Approximately half of American collegiate athletes are reported to be using nutritional supplements, with protein supplementation being one of the most commonly used (Schenk and Costley, 2002). Although some studies have demonstrated that protein supplementation in previously untrained adults performing resistance exercise does not provide any benefit in regards to increases in lean tissue accruement or strength (Candow et al., 2006a; 2006b), evidence does support a greater protein need for strength and power athletes compared to endurance athletes and the sedentary population (Lemon et al., 1992; Tarnopolsky et al., 1992). Considering that heavy resistance exercise results in disruption or damage to the active muscle fibers, a greater protein intake may assist in the repair and remodeling process of these fibers (Tipton et al., 2004). A decrease in muscle damage, attenuation of force decrements, and an enhanced recovery from resistance exercise has been demonstrated in subjects using protein supplements (Kraemer et al., 2006; Ratamess et al., 2003). The combination of resistance training with a greater amino acid pool may result in a positive nitrogen balance and an increase in protein synthesis (Tarnopolsky et al., 1992; Roy et al., 1997). This may have important implications for improvements in both muscle size and strength.

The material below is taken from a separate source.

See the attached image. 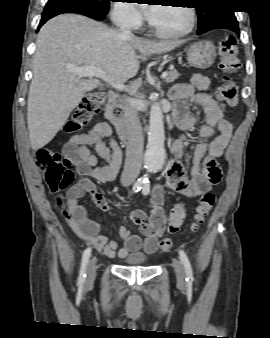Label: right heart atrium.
<instances>
[{"mask_svg": "<svg viewBox=\"0 0 270 338\" xmlns=\"http://www.w3.org/2000/svg\"><path fill=\"white\" fill-rule=\"evenodd\" d=\"M113 19L120 26L138 28L142 25V16L131 3L119 2L113 8Z\"/></svg>", "mask_w": 270, "mask_h": 338, "instance_id": "right-heart-atrium-1", "label": "right heart atrium"}]
</instances>
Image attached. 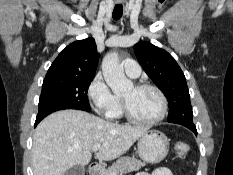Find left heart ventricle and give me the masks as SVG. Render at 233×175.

Protein intake has also been suggested to have an important role in regulating the anabolic hormones that are involved with muscle remodeling (Chandler et al., 1994; Kraemer et al., 1998; Volek et al., 1997). When a protein supplement was provided to previously untrained men during 12 weeks of resistance training, post-exercise cortisol concentrations were reduced suggesting an attenuation in the rise of post-exercise muscle degradation (Bird et al., 2006). In addition, dietary protein content has also been suggested to influence resting testosterone concentrations (Volek et al., 1997), and the hormonal response to an acute resistance exercise session (Kraemer et al., 1998). However, there have only been a few studies that have examined the effect of prolonged protein supplementation (e.g. length of a typical off-season resistance training program) on changes in resting hormonal concentrations in experienced resistance trained competitive strength/power athletes.

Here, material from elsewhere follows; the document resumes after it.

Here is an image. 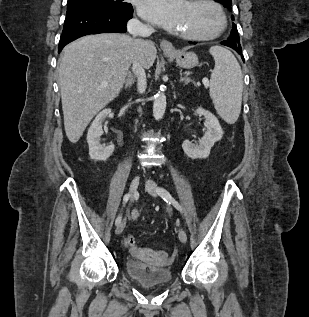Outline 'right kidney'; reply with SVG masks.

For strength-trained individuals to maintain a positive nitrogen balance it is suggested that they need to consume a protein intake of 1.6 to 1.8 g·kg-1·day-1 (Tarnopolsky et al. , 1992; American Dietetic Association et al., 2000). For many collegiate athletes the ability to achieve adequate protein intake is compromised due to inadequate nutrition attributed to low caloric intake, poor food choices, and irregular meals (Cole et al., 2005; Hinton et al., 2004). To insure sufficient protein intake many collegiate athletes rely on protein supplementation (Schenk and Costley, 2002). However, the evidence supporting the efficacy of protein supplementation to the normal dietary intake of collegiate strength/power athletes is limited. Thus, the purpose of this study was to examine the effect of protein supplementation on strength, power, body composition and resting endocrine concentrations during a 12-week resistance training program in competitive strength/power athletes.

METHODS

Subjects

Twenty-one male strength and power athletes volunteered for this study. Following an explanation of all procedures, risks and benefits each subject gave his informed consent to participate in this study. The Institutional Review Board of the College approved the research protocol. Subjects were not permitted to use any additional nutritional supplementation and did not consume anabolic steroids or any other anabolic agents known to increase performance for the previous year. Screening for anabolic steroid use and additional supplementation was accomplished via a health questionnaire filled out during subject recruitment.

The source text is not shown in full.